What you should do: Copy out all of the data word for word. Omit every picture.

START Extracted information

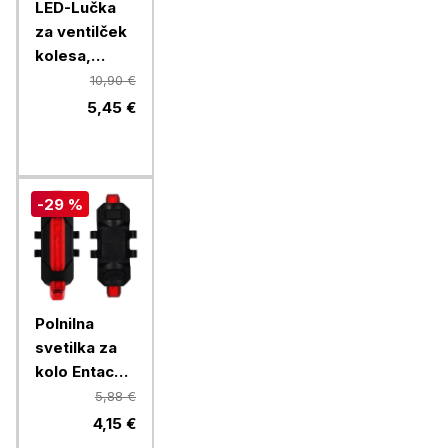
LED-Lučka
za ventilček
kolesa,
modra
10,90 €
5,45 €
-29 %
Polnilna
svetilka za
kolo Entac
2W, rdeča
5,88 €
4,15 €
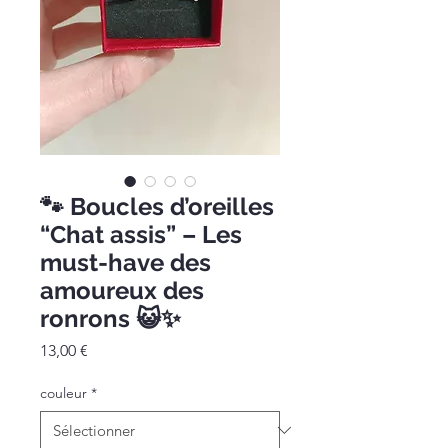
🐾 Boucles d’oreilles
“Chat assis” – Les
must-have des
amoureux des
ronrons 😺✨
Prix
13,00 €
couleur
*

END Extracted information

Answer space:
LED-Lučka
za ventilček
kolesa,
modra
10,90 €
5,45 €
-29 %
Polnilna
svetilka za
kolo Entac
2W, rdeča
5,88 €
4,15 €
🐾 Boucles d’oreilles
“Chat assis” – Les
must-have des
amoureux des
ronrons 😺✨
Prix
13,00 €
couleur
*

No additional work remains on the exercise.